Despite these restrictions and the heightened tension in Lhasa, the Chinese government intends to have the Olympic torch pass through on June 21. The authorities have promised to “severely punish” and “give no indulgence” to Tibetans who would try to “sabotage” the torch relay. On June 1, armed police were redeployed in Lhasa, and several thousand additional troops are being deployed this week.

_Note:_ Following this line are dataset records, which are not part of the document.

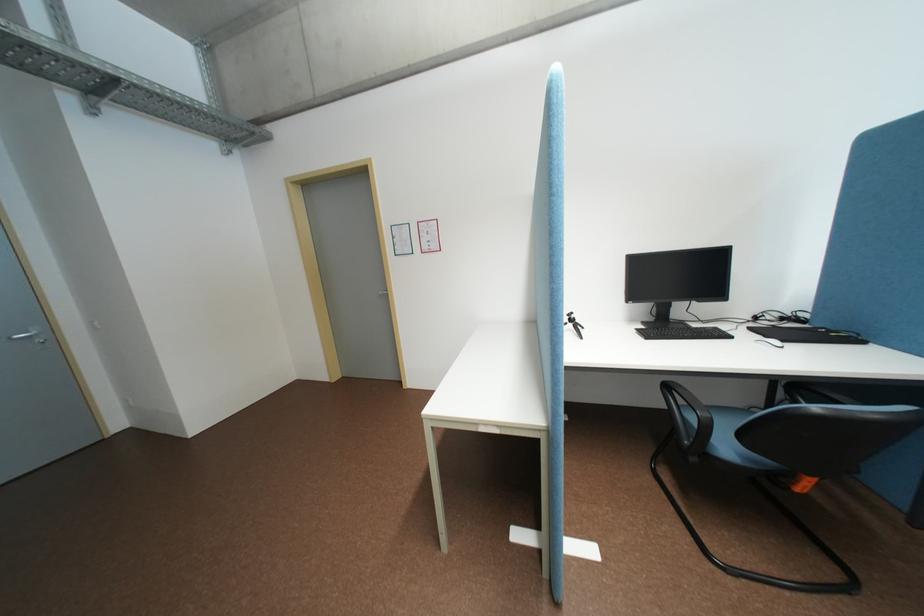 Find the location of `small black tripod`. small black tripod is located at coordinates (574, 323). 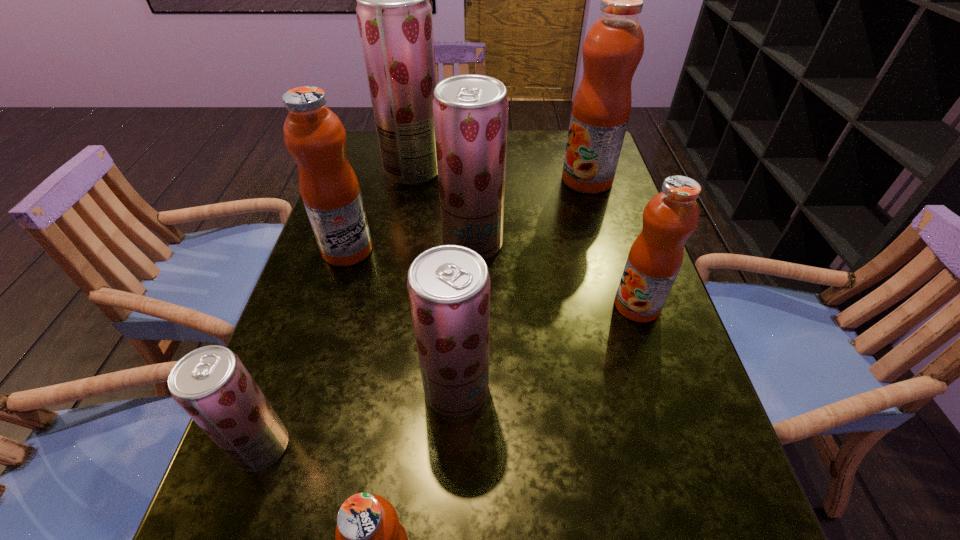 Find the location of a particular element. Image resolution: width=960 pixels, height=540 pixels. the seventh farthest fruit juice is located at coordinates (211, 384).

The height and width of the screenshot is (540, 960). Identify the location of the nearest strawberry fruit juice. (211, 384).

The height and width of the screenshot is (540, 960). I want to click on free space located 0.160m on the front of the biggest strawberry fruit juice, so click(403, 224).

At what (x,y) coordinates should I click in order to perform the action: click on free space located on the front label of the farthest orange fruit juice. Please return your answer as a coordinate pair (x, y). This screenshot has height=540, width=960. Looking at the image, I should click on (540, 180).

This screenshot has height=540, width=960. Identify the location of vacant position located 0.070m on the front label of the farthest orange fruit juice. (537, 180).

At what (x,y) coordinates should I click in order to perform the action: click on free space located on the front label of the farthest orange fruit juice. Please return your answer as a coordinate pair (x, y). Looking at the image, I should click on (438, 180).

This screenshot has height=540, width=960. In order to click on vacant space located on the right of the third nearest strawberry fruit juice in this screenshot , I will do `click(523, 244)`.

Find the location of a particular element. Image resolution: width=960 pixels, height=540 pixels. free location located 0.280m on the front label of the leftmost orange fruit juice is located at coordinates (492, 250).

Where is `vacant space located on the back of the second nearest strawberry fruit juice`? vacant space located on the back of the second nearest strawberry fruit juice is located at coordinates (459, 332).

Where is `free region located on the front label of the second nearest orange fruit juice`? This screenshot has width=960, height=540. free region located on the front label of the second nearest orange fruit juice is located at coordinates (566, 306). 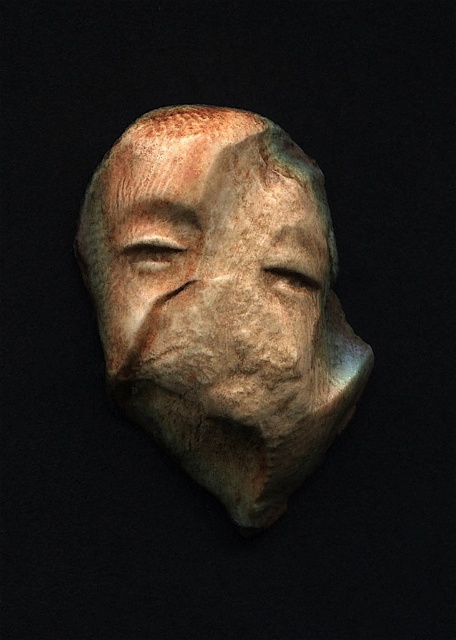 Consider the image. Is matte stone mask at center positioned before matte stone face at center?

No.

Does matte stone mask at center lie behind matte stone face at center?

Yes, it is.

Identify the location of matte stone mask at center. The width and height of the screenshot is (456, 640). (222, 300).

Identify the location of matte stone mask at center. This screenshot has width=456, height=640. (222, 300). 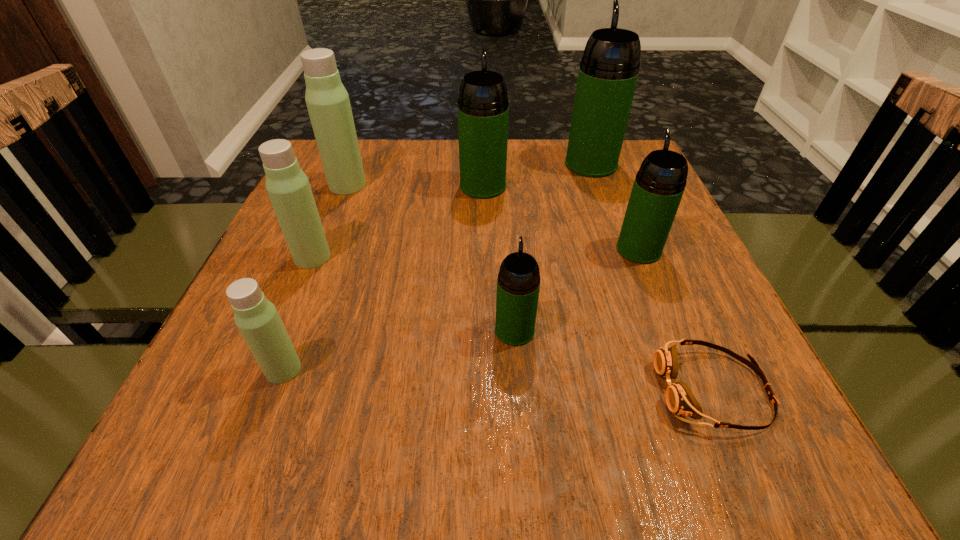 This screenshot has height=540, width=960. I want to click on goggles, so click(x=680, y=400).

I want to click on free space located 0.060m from the spout of the biggest green thermos bottle, so click(583, 141).

Locate an element on the screen. The image size is (960, 540). free space located 0.050m from the spout of the biggest green thermos bottle is located at coordinates (584, 143).

Find the location of a particular element. vacant area situated from the spout of the third smallest green thermos bottle is located at coordinates (483, 141).

Find the location of `vacant area situated 0.070m from the spout of the third smallest green thermos bottle`. vacant area situated 0.070m from the spout of the third smallest green thermos bottle is located at coordinates (483, 160).

Where is `vacant space located 0.150m from the spout of the third smallest green thermos bottle`? vacant space located 0.150m from the spout of the third smallest green thermos bottle is located at coordinates (483, 145).

Identify the location of vacant space located 0.210m on the right of the biggest light thermos bottle. (453, 185).

Locate an element on the screen. vacant space located 0.280m from the spout of the second smallest green thermos bottle is located at coordinates (606, 167).

Find the location of `vacant space situated 0.200m from the spout of the second smallest green thermos bottle`. vacant space situated 0.200m from the spout of the second smallest green thermos bottle is located at coordinates (612, 184).

The width and height of the screenshot is (960, 540). What are the coordinates of `vacant region located from the spout of the second smallest green thermos bottle` in the screenshot? It's located at (615, 191). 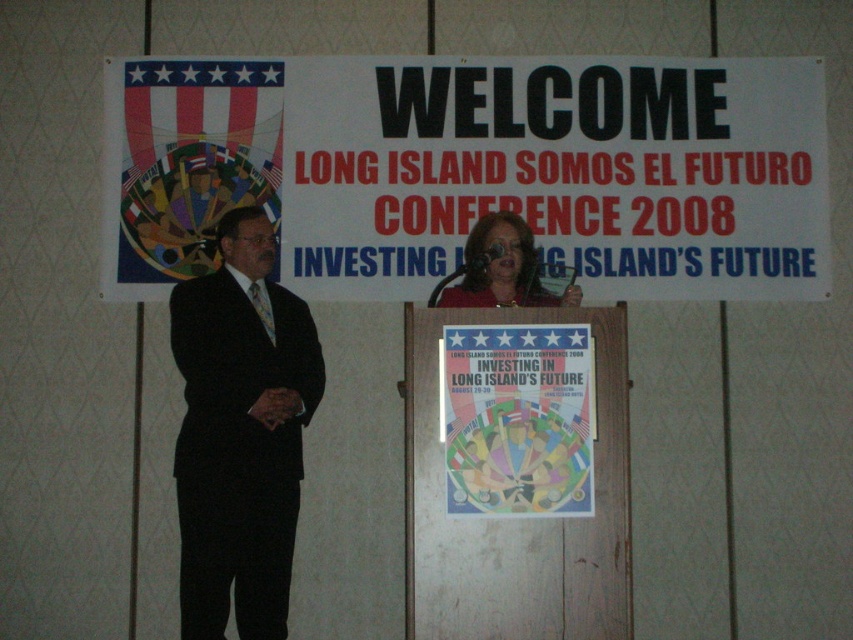 Consider the image. What is the location of the point with coordinates (241, 433) in the image?

The point with coordinates (241, 433) is located on the black suit at left.

You are an attendee at the Long Island Somos El Futuro Conference 2008. You notice two individuals in the front row wearing a black suit at left and a matte red blouse at center. From your seated position in the audience, which person is sitting closer to the podium?

The black suit at left is positioned under the matte red blouse at center, meaning the black suit at left is closer to the podium since it is directly beneath the other attendee. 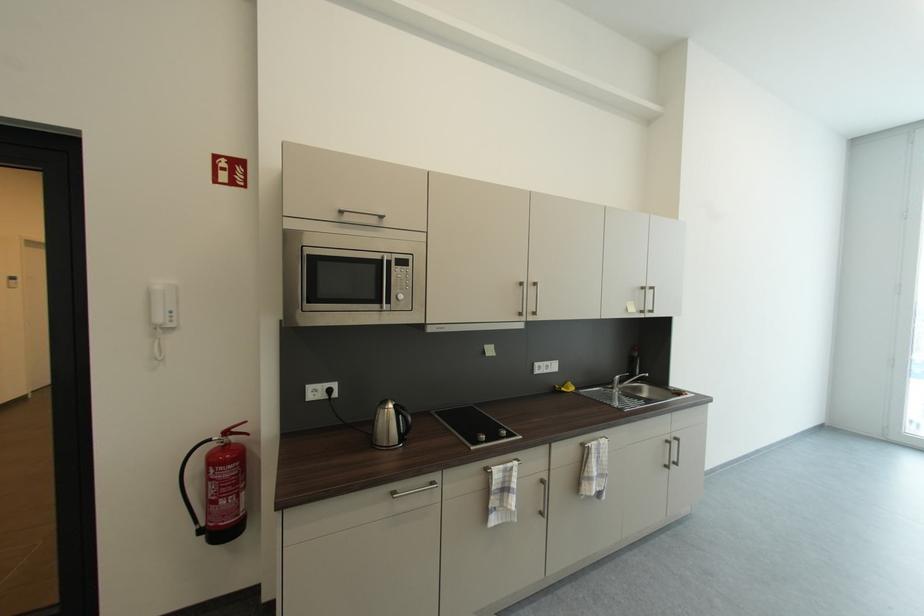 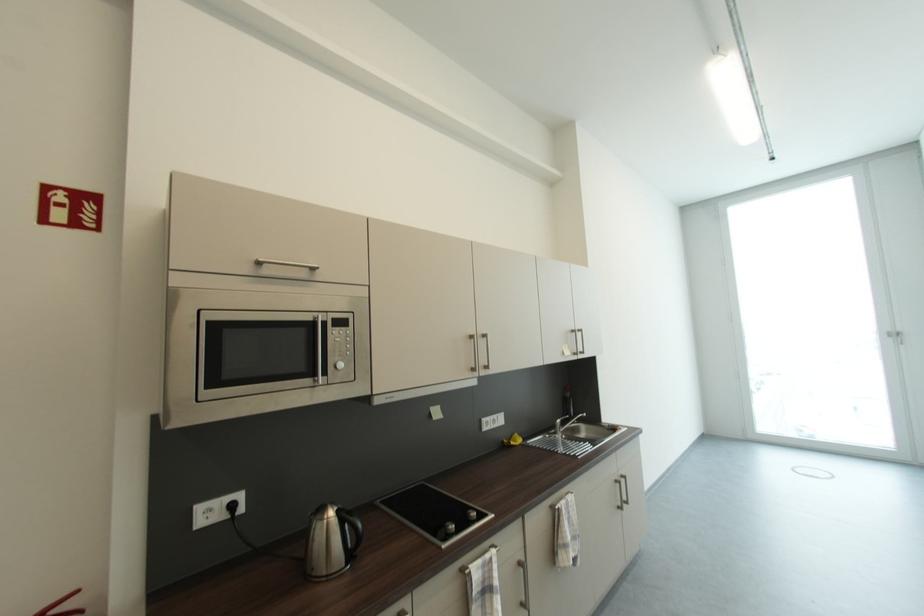 Question: The camera is either moving clockwise (left) or counter-clockwise (right) around the object. The first image is from the beginning of the video and the second image is from the end. Is the camera moving left or right when shooting the video?

Choices:
 (A) Left
 (B) Right

Answer: (A) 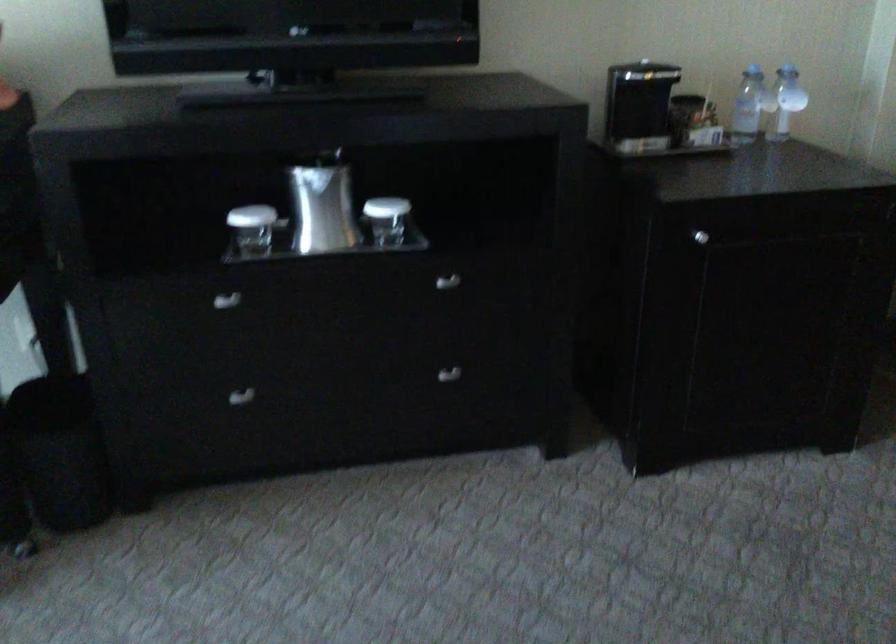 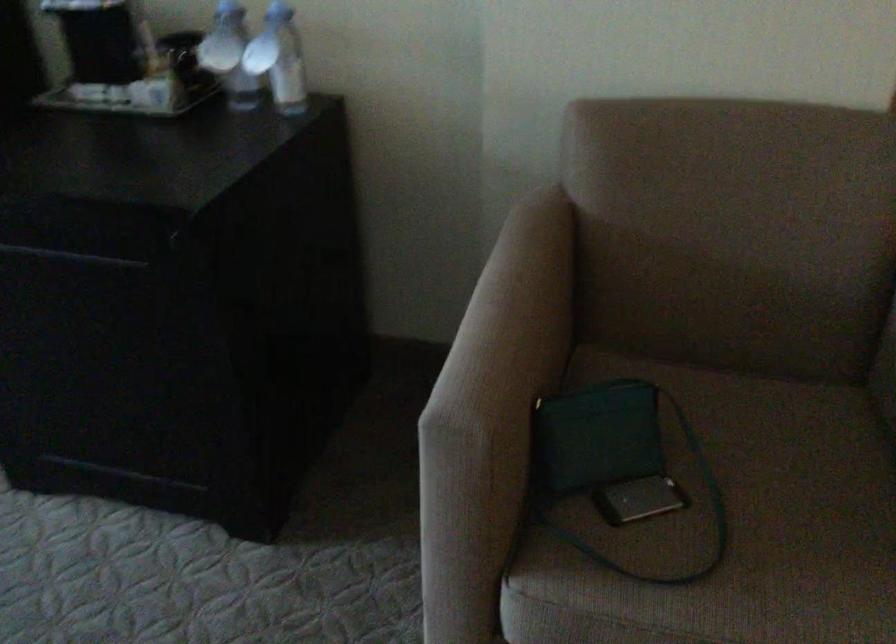 Locate, in the second image, the point that corresponds to the point at 765,91 in the first image.

(229, 55) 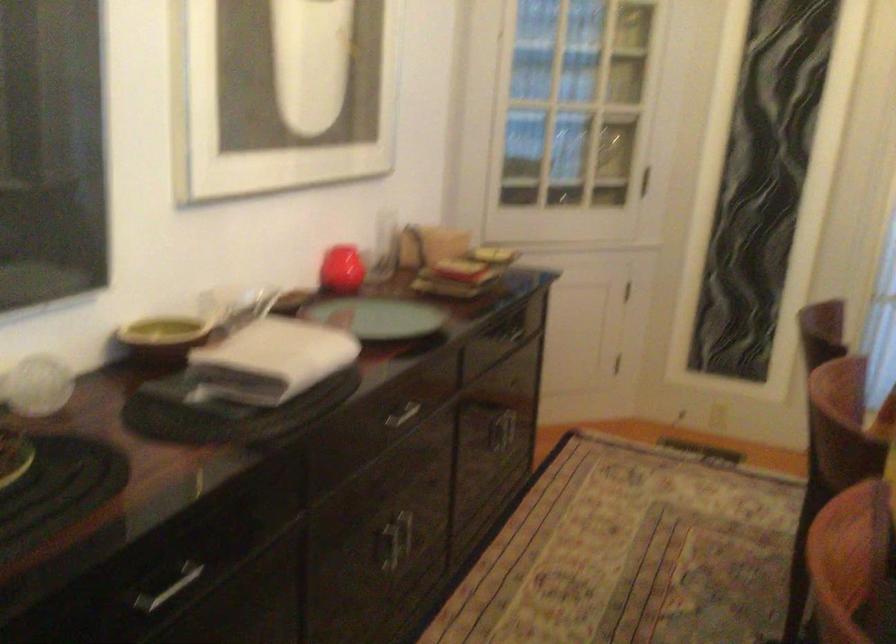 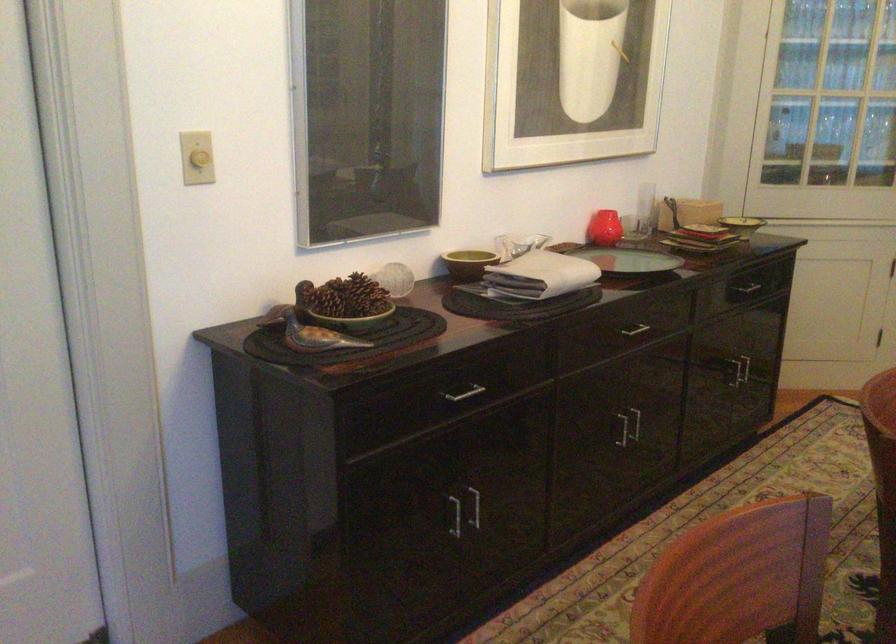 The point at (400,526) is marked in the first image. Where is the corresponding point in the second image?

(635, 422) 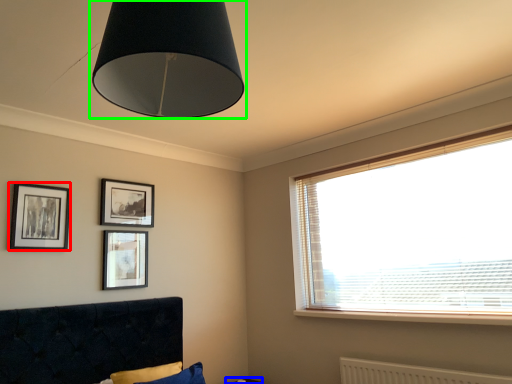 Question: Which is farther away from picture frame (highlighted by a red box)? table (highlighted by a blue box) or lamp (highlighted by a green box)?

Choices:
 (A) table
 (B) lamp

Answer: (A) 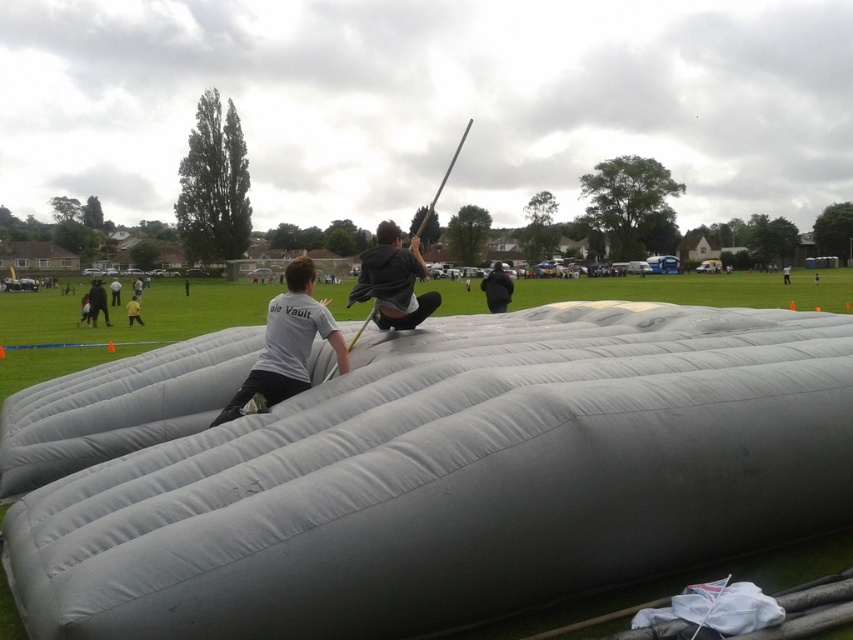 You are standing in the park and see two people on top of the inflatable structure. Which person is nearer to you, the matte gray shirt at center or the dark gray hoodie at center?

The matte gray shirt at center is closer to the viewer than the dark gray hoodie at center.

On June 3, the government acknowledged the possibility of further unspecified “incidents” in Lhasa, and on June 16 abruptly postponed the date of the arrival of the torch, but refused to present a reason or to detail the timing of the route.

The IOC, which has remained silent publicly about the contentious aspects of the torch’s route, has gone so far as to circulate an internal memo to its members suggesting what they should say in the event of casualties during the Lhasa ceremonies, which is described in the document as a “particularly bold segment” of the torch relay.

“That the IOC is privately preparing for such an outcome indicates just how provocative the Lhasa torch relay could be,” said Richardson. “It is irresponsible for the Chinese government to deliberately send a torch into a powder keg, and the IOC and Olympic sponsors should ask Beijing to cancel this part of the relay.”

Human Rights Watch reiterated its March call that the torch relay should only proceed if an international independent investigation is also permitted access to Tibet, the ban on international media is lifted, and China pledges to respect the right to protest peacefully as guaranteed in international law.

Human Rights Watch has also urged top Olympic sponsors, particularly those who are sponsors of the Olympic torch relay – Coca-Cola, Lenovo, and Samsung – to use their leverage to help re-open Tibet to journalists and international investigators. To date, no corporate sponsor of the torch relay has responded to this appeal.

“If Tibet is open to the torch, it must also be open to an international investigation, the media, and anyone who wishes to know what actually happened in March,” said Richardson. “Using a propaganda-heavy event to conceal the truth about the crackdown in Tibet shows just how little regard the Chinese government has for the Olympic movement.”